[Listed records]

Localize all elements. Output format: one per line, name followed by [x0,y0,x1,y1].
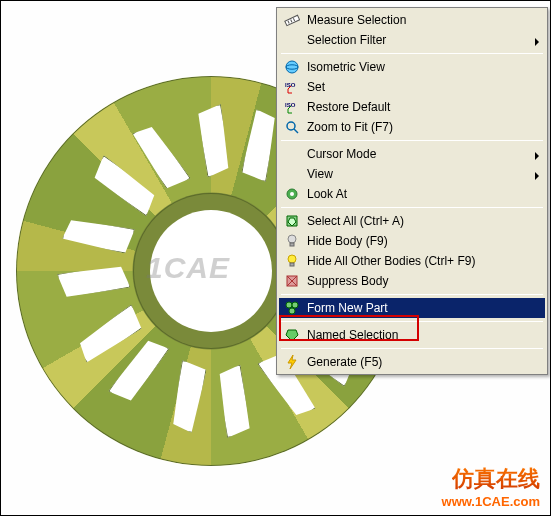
svg-point-4 [286,61,298,73]
menu-hide-all-other[interactable]: Hide All Other Bodies (Ctrl+ F9) [279,251,545,271]
select-all-icon [283,212,301,230]
menu-view[interactable]: View [279,164,545,184]
zoom-fit-icon [283,118,301,136]
menu-label: Named Selection [307,328,531,342]
brand-url-text: www.1CAE.com [442,494,540,509]
context-menu: Measure Selection Selection Filter Isome… [276,7,548,375]
submenu-arrow-icon [535,172,539,180]
blank-icon [283,31,301,49]
iso-restore-icon: ISO [283,98,301,116]
menu-label: View [307,167,531,181]
svg-point-14 [288,255,296,263]
menu-label: Selection Filter [307,33,531,47]
menu-label: Look At [307,187,531,201]
svg-rect-13 [290,243,294,246]
svg-point-20 [292,302,298,308]
menu-suppress-body[interactable]: Suppress Body [279,271,545,291]
menu-selection-filter[interactable]: Selection Filter [279,30,545,50]
lightbulb-on-icon [283,252,301,270]
menu-label: Suppress Body [307,274,531,288]
menu-separator [281,53,543,54]
submenu-arrow-icon [535,38,539,46]
menu-separator [281,348,543,349]
svg-rect-0 [285,15,300,25]
svg-rect-15 [290,263,294,266]
menu-label: Form New Part [307,301,531,315]
menu-label: Select All (Ctrl+ A) [307,214,531,228]
lightbulb-off-icon [283,232,301,250]
brand-cn-text: 仿真在线 [452,464,540,494]
blank-icon [283,145,301,163]
watermark-brand: 仿真在线 www.1CAE.com [442,464,540,509]
iso-set-icon: ISO [283,78,301,96]
ruler-icon [283,11,301,29]
suppress-icon [283,272,301,290]
menu-look-at[interactable]: Look At [279,184,545,204]
menu-hide-body[interactable]: Hide Body (F9) [279,231,545,251]
menu-named-selection[interactable]: Named Selection [279,325,545,345]
iso-sphere-icon [283,58,301,76]
menu-label: Zoom to Fit (F7) [307,120,531,134]
menu-select-all[interactable]: Select All (Ctrl+ A) [279,211,545,231]
menu-label: Hide All Other Bodies (Ctrl+ F9) [307,254,531,268]
menu-form-new-part[interactable]: Form New Part [279,298,545,318]
menu-measure-selection[interactable]: Measure Selection [279,10,545,30]
menu-label: Generate (F5) [307,355,531,369]
submenu-arrow-icon [535,152,539,160]
menu-separator [281,321,543,322]
menu-label: Hide Body (F9) [307,234,531,248]
menu-label: Restore Default [307,100,531,114]
svg-point-21 [289,308,295,314]
menu-isometric-view[interactable]: Isometric View [279,57,545,77]
blank-icon [283,165,301,183]
menu-label: Measure Selection [307,13,531,27]
menu-separator [281,207,543,208]
menu-separator [281,294,543,295]
menu-label: Isometric View [307,60,531,74]
svg-point-11 [290,192,294,196]
menu-label: Cursor Mode [307,147,531,161]
look-at-icon [283,185,301,203]
menu-generate[interactable]: Generate (F5) [279,352,545,372]
menu-label: Set [307,80,531,94]
svg-point-19 [286,302,292,308]
form-part-icon [283,299,301,317]
menu-zoom-to-fit[interactable]: Zoom to Fit (F7) [279,117,545,137]
menu-cursor-mode[interactable]: Cursor Mode [279,144,545,164]
menu-iso-set[interactable]: ISO Set [279,77,545,97]
menu-separator [281,140,543,141]
svg-line-9 [294,129,298,133]
svg-point-8 [287,122,295,130]
named-selection-icon [283,326,301,344]
menu-iso-restore-default[interactable]: ISO Restore Default [279,97,545,117]
lightning-icon [283,353,301,371]
svg-point-12 [288,235,296,243]
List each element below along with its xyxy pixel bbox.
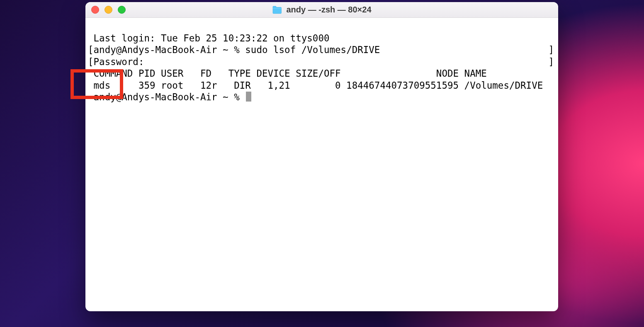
password-line: [Password:] <box>88 56 144 67</box>
window-titlebar[interactable]: andy — -zsh — 80×24 <box>85 2 558 18</box>
last-login-line: Last login: Tue Feb 25 10:23:22 on ttys0… <box>88 33 330 44</box>
terminal-content[interactable]: Last login: Tue Feb 25 10:23:22 on ttys0… <box>85 18 558 311</box>
lsof-header-row: COMMAND PID USER FD TYPE DEVICE SIZE/OFF… <box>88 68 487 79</box>
command-entered: sudo lsof /Volumes/DRIVE <box>245 44 380 55</box>
prompt-line-1: [andy@Andys-MacBook-Air ~ % sudo lsof /V… <box>88 44 380 55</box>
prompt-user-host: andy@Andys-MacBook-Air ~ % <box>94 92 245 102</box>
password-label: Password: <box>94 56 144 67</box>
terminal-window: andy — -zsh — 80×24 Last login: Tue Feb … <box>85 2 558 311</box>
window-title-text: andy — -zsh — 80×24 <box>286 5 371 15</box>
minimize-button[interactable] <box>104 6 112 14</box>
folder-icon <box>272 6 282 14</box>
prompt-line-2[interactable]: andy@Andys-MacBook-Air ~ % <box>88 92 251 102</box>
window-controls <box>91 6 126 14</box>
zoom-button[interactable] <box>118 6 126 14</box>
cursor <box>246 92 251 102</box>
prompt-user-host: andy@Andys-MacBook-Air ~ % <box>94 44 245 55</box>
close-button[interactable] <box>91 6 99 14</box>
lsof-data-row: mds 359 root 12r DIR 1,21 0 184467440737… <box>88 80 543 91</box>
window-title: andy — -zsh — 80×24 <box>272 5 371 15</box>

[Required work] Give the entries back verbatim and omit the images.

[Answer to the exercise]
Localize all elements. Output format: one per line, name followed by [x0,y0,x1,y1].
svg-point-4 [286,61,298,73]
menu-hide-all-other[interactable]: Hide All Other Bodies (Ctrl+ F9) [279,251,545,271]
select-all-icon [283,212,301,230]
menu-view[interactable]: View [279,164,545,184]
zoom-fit-icon [283,118,301,136]
menu-label: Named Selection [307,328,531,342]
brand-url-text: www.1CAE.com [442,494,540,509]
context-menu: Measure Selection Selection Filter Isome… [276,7,548,375]
submenu-arrow-icon [535,172,539,180]
blank-icon [283,31,301,49]
iso-restore-icon: ISO [283,98,301,116]
menu-label: View [307,167,531,181]
svg-point-14 [288,255,296,263]
menu-label: Selection Filter [307,33,531,47]
menu-label: Look At [307,187,531,201]
svg-rect-13 [290,243,294,246]
svg-point-20 [292,302,298,308]
menu-suppress-body[interactable]: Suppress Body [279,271,545,291]
menu-selection-filter[interactable]: Selection Filter [279,30,545,50]
lightbulb-on-icon [283,252,301,270]
menu-label: Suppress Body [307,274,531,288]
menu-separator [281,53,543,54]
submenu-arrow-icon [535,38,539,46]
menu-separator [281,348,543,349]
svg-rect-0 [285,15,300,25]
svg-rect-15 [290,263,294,266]
menu-label: Form New Part [307,301,531,315]
menu-label: Select All (Ctrl+ A) [307,214,531,228]
lightbulb-off-icon [283,232,301,250]
brand-cn-text: 仿真在线 [452,464,540,494]
blank-icon [283,145,301,163]
watermark-brand: 仿真在线 www.1CAE.com [442,464,540,509]
iso-set-icon: ISO [283,78,301,96]
ruler-icon [283,11,301,29]
suppress-icon [283,272,301,290]
menu-look-at[interactable]: Look At [279,184,545,204]
menu-hide-body[interactable]: Hide Body (F9) [279,231,545,251]
menu-named-selection[interactable]: Named Selection [279,325,545,345]
iso-sphere-icon [283,58,301,76]
menu-label: Zoom to Fit (F7) [307,120,531,134]
menu-select-all[interactable]: Select All (Ctrl+ A) [279,211,545,231]
menu-label: Hide All Other Bodies (Ctrl+ F9) [307,254,531,268]
menu-form-new-part[interactable]: Form New Part [279,298,545,318]
menu-measure-selection[interactable]: Measure Selection [279,10,545,30]
menu-label: Generate (F5) [307,355,531,369]
submenu-arrow-icon [535,152,539,160]
menu-separator [281,321,543,322]
menu-label: Hide Body (F9) [307,234,531,248]
menu-label: Restore Default [307,100,531,114]
svg-point-21 [289,308,295,314]
menu-isometric-view[interactable]: Isometric View [279,57,545,77]
blank-icon [283,165,301,183]
menu-label: Measure Selection [307,13,531,27]
menu-separator [281,207,543,208]
menu-separator [281,294,543,295]
menu-label: Isometric View [307,60,531,74]
svg-point-11 [290,192,294,196]
menu-label: Cursor Mode [307,147,531,161]
look-at-icon [283,185,301,203]
menu-generate[interactable]: Generate (F5) [279,352,545,372]
menu-label: Set [307,80,531,94]
svg-point-19 [286,302,292,308]
form-part-icon [283,299,301,317]
menu-zoom-to-fit[interactable]: Zoom to Fit (F7) [279,117,545,137]
menu-cursor-mode[interactable]: Cursor Mode [279,144,545,164]
menu-iso-set[interactable]: ISO Set [279,77,545,97]
menu-separator [281,140,543,141]
svg-line-9 [294,129,298,133]
svg-point-8 [287,122,295,130]
named-selection-icon [283,326,301,344]
menu-iso-restore-default[interactable]: ISO Restore Default [279,97,545,117]
lightning-icon [283,353,301,371]
svg-point-12 [288,235,296,243]
List each element below along with its xyxy pixel bbox.
password-line: [Password:] <box>88 56 144 67</box>
window-titlebar[interactable]: andy — -zsh — 80×24 <box>85 2 558 18</box>
last-login-line: Last login: Tue Feb 25 10:23:22 on ttys0… <box>88 33 330 44</box>
terminal-content[interactable]: Last login: Tue Feb 25 10:23:22 on ttys0… <box>85 18 558 311</box>
lsof-header-row: COMMAND PID USER FD TYPE DEVICE SIZE/OFF… <box>88 68 487 79</box>
command-entered: sudo lsof /Volumes/DRIVE <box>245 44 380 55</box>
prompt-line-1: [andy@Andys-MacBook-Air ~ % sudo lsof /V… <box>88 44 380 55</box>
prompt-user-host: andy@Andys-MacBook-Air ~ % <box>94 92 245 102</box>
password-label: Password: <box>94 56 144 67</box>
terminal-window: andy — -zsh — 80×24 Last login: Tue Feb … <box>85 2 558 311</box>
window-title-text: andy — -zsh — 80×24 <box>286 5 371 15</box>
minimize-button[interactable] <box>104 6 112 14</box>
folder-icon <box>272 6 282 14</box>
prompt-line-2[interactable]: andy@Andys-MacBook-Air ~ % <box>88 92 251 102</box>
window-controls <box>91 6 126 14</box>
zoom-button[interactable] <box>118 6 126 14</box>
cursor <box>246 92 251 102</box>
prompt-user-host: andy@Andys-MacBook-Air ~ % <box>94 44 245 55</box>
close-button[interactable] <box>91 6 99 14</box>
lsof-data-row: mds 359 root 12r DIR 1,21 0 184467440737… <box>88 80 543 91</box>
window-title: andy — -zsh — 80×24 <box>272 5 371 15</box>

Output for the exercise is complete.